Die Verwirkungslehre wurde von der österreichischen Rsp auch für den Bereich des Immaterialgüterrechts wiederholt abgelehnt (JBl 1962, 48 mwN für das MSchG; ÖBl 1983, 50 - Purocel für § 9 UWG; ÖBl 1991, 26 - Kunstfeind zum Wettbewerbsrecht). Daß der Kläger über längere Zeit hinweg in Kenntnis der (vor dem 22. 5. 1997 erfolgten) Rechtsverletzung durch die Beklagte untätig geblieben wäre, ist im übrigen nicht schon dadurch bescheinigt, daß die Redaktion der Sendung "Konflikte" im Mai 1997 eine Ablichtung der beanstandeten Werbebeilage zugesandt erhielt und der Informationsintendanz des Klägers im Juni 1997 ein Inserat der Beklagten mit dem beanstandeten Standbild bekannt geworden ist; eine Kenntnis vertretungsbefugter Organe des Klägers von der Urheberrechtsverletzung lange vor Klageeinbringung am 16. 7. 1998 hat die Beklagte hingegen nicht einmal behauptet.

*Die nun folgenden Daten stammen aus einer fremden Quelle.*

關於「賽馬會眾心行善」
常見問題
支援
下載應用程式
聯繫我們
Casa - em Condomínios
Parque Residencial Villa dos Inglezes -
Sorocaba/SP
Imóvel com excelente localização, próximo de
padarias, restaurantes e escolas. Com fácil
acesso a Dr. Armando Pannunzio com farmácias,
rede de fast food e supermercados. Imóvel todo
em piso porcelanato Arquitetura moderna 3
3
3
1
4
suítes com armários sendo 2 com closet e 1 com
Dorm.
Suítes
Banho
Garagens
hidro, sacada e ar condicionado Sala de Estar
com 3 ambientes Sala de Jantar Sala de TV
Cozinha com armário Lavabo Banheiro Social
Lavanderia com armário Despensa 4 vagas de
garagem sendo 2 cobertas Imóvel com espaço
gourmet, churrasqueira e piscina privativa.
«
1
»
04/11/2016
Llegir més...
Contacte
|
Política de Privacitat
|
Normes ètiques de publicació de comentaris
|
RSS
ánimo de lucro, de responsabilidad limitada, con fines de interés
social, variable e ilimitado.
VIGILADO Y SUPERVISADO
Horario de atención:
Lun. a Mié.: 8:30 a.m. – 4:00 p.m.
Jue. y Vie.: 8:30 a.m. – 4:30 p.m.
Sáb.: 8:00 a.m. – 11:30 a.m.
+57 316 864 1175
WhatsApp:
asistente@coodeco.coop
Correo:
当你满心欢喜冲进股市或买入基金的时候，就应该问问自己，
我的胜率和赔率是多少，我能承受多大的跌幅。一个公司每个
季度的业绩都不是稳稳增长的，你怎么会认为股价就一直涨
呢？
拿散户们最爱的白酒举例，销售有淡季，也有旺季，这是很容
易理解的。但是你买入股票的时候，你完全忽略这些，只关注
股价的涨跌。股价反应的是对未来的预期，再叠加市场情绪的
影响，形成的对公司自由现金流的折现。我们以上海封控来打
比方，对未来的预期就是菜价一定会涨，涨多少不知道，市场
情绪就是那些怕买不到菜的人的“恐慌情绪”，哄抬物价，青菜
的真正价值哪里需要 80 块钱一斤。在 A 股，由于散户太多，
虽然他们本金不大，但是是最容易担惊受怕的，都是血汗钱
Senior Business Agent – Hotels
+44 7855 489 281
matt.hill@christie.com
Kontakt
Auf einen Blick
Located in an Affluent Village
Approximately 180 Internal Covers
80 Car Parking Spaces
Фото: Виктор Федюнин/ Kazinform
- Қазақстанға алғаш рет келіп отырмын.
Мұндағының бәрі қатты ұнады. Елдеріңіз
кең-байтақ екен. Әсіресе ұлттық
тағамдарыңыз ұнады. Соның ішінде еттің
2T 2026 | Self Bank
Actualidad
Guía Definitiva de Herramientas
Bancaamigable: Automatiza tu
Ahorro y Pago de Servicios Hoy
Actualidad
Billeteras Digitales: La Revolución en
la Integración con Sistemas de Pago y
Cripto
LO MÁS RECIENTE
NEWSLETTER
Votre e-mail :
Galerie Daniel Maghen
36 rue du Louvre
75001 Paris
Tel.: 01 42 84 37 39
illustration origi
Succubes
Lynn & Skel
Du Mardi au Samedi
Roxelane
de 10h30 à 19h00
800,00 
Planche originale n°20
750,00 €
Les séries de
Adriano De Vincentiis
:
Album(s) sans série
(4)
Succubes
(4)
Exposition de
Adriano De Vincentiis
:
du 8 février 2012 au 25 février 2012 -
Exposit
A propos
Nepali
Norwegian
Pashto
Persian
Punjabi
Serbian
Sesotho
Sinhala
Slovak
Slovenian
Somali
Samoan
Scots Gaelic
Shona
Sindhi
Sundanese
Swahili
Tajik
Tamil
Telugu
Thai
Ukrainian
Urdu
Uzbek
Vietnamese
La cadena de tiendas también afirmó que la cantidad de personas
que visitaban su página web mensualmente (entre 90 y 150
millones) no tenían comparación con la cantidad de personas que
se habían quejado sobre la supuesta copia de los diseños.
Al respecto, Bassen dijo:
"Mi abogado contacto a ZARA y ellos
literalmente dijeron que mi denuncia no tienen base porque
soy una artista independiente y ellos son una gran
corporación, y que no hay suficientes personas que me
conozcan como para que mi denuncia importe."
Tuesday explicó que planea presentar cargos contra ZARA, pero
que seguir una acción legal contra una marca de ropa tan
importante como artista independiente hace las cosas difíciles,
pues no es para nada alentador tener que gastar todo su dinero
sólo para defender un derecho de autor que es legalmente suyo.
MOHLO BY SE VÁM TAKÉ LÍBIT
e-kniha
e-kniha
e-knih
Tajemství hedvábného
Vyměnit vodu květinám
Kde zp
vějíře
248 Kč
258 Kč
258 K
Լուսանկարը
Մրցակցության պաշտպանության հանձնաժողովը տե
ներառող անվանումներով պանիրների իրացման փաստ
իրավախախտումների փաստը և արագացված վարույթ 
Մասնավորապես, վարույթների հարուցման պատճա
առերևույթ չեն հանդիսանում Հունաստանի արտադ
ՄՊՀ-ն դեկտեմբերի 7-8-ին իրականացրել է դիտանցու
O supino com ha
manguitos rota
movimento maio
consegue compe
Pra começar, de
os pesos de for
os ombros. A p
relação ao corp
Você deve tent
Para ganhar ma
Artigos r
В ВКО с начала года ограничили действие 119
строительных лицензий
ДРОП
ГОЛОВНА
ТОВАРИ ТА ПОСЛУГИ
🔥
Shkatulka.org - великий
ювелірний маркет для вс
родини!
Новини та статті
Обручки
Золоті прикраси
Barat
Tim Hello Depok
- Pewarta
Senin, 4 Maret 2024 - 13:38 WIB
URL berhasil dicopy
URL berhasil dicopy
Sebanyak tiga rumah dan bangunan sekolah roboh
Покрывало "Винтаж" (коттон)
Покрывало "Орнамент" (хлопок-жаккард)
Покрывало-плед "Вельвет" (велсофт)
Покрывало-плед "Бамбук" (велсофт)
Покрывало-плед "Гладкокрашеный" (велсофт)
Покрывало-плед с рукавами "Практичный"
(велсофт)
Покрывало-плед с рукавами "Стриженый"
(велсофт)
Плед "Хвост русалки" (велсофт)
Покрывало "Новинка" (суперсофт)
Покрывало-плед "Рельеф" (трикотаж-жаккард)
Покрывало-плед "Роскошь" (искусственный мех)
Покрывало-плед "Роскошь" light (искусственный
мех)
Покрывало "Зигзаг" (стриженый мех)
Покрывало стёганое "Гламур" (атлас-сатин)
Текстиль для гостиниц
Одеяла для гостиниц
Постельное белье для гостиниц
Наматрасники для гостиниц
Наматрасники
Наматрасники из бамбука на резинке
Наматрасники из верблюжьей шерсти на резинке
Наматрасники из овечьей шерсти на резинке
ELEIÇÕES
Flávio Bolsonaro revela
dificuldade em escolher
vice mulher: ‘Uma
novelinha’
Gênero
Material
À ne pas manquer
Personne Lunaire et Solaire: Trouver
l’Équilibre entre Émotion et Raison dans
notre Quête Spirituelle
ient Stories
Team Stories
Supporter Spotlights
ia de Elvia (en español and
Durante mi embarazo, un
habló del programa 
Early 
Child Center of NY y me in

Die Beklagte hat sowohl in ihrer Äußerung zum Provisorialantrag vom 28. 7. 1998 (ON 2) als auch in ihrer weiteren Stellungnahme vom 1. 9. 1998 (ON 6) den Standpunkt vertreten, im Hinblick auf ein ihr zustehendes "Zitatrecht" zur Verbreitung des von ihr aufgenommenen Lichtbildes jedenfalls berechtigt zu sein, ohne dabei deutlich zwischen bereits erfolgter Rechtsverletzung und allfälliger zukünftiger Verwendung des Lichtbildes zu unterscheiden. Wenn das Rekursgericht unter diesen Umständen das Vorliegen von Wiederholungsgefahr angenommen hat, hält sich diese Meinung im Rahmen der Rechtsprechung, wonach derjenige, der im Prozeß weiterhin die Auffassung vertritt, zur beanstandeten Handlung berechtigt zu sein, und seinen Rechtsverstoß verteidigt, im allgemeinen schon durch dieses Verhalten zu erkennen gibt, daß es ihm um die Vermeidung weiterer Eingriffe dieser Art nicht ernstlich zu tun ist (stRsp ua SZ

51/87 = EvBl 1978/205 = ÖBl 1978, 127 - Umsatzbonus II; ÖBl 1995, 81

= MR 1994, 204 - Glasfenster mwN). Daß die Beklagte trotz Berufung

auf den Wegfall der Wiederholungsgefahr daran festhält, durch die beanstandete Handlung keinen Gesetzesverstoß begangen zu haben, weckt nämlich in der Regel nur dann keine Bedenken an seiner Sinnesänderung, wenn er einen den ganzen Unterlassungsanspruch umfassenden, an keinerlei Bedingungen geknüpften Vergleich anbietet (stRsp ua ÖBl 1985, 16 - Linzer Tort; ÖBl 1998, 31 - Telefaxwerbung); dies ist hier nicht geschehen.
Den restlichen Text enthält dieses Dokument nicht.